Your assignment
Your copy of the lines below must match them exactly and contain no images.
[Start of Attachment]
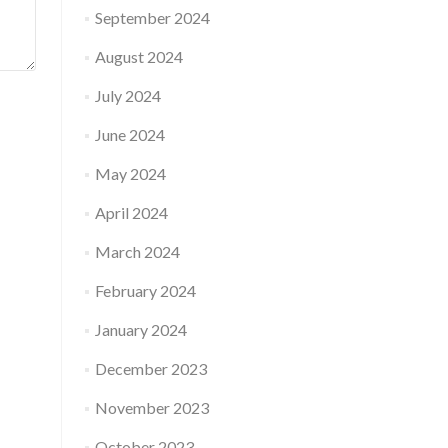
September 2024
August 2024
July 2024
June 2024
May 2024
April 2024
March 2024
February 2024
January 2024
December 2023
November 2023
October 2023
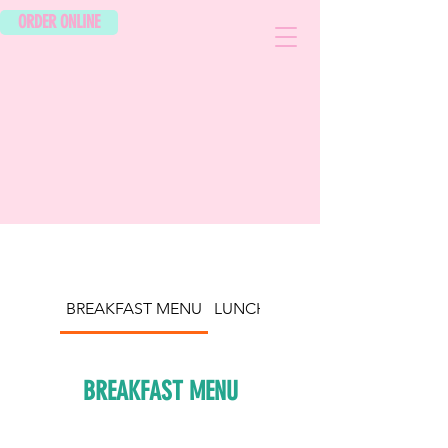
ORDER ONLINE
BREAKFAST MENU
LUNCH/DINNER
BREAKFAST MENU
[End of Attachment]
Reply
September 2024
August 2024
July 2024
June 2024
May 2024
April 2024
March 2024
February 2024
January 2024
December 2023
November 2023
October 2023
ORDER ONLINE
BREAKFAST MENU
LUNCH/DINNER
BREAKFAST MENU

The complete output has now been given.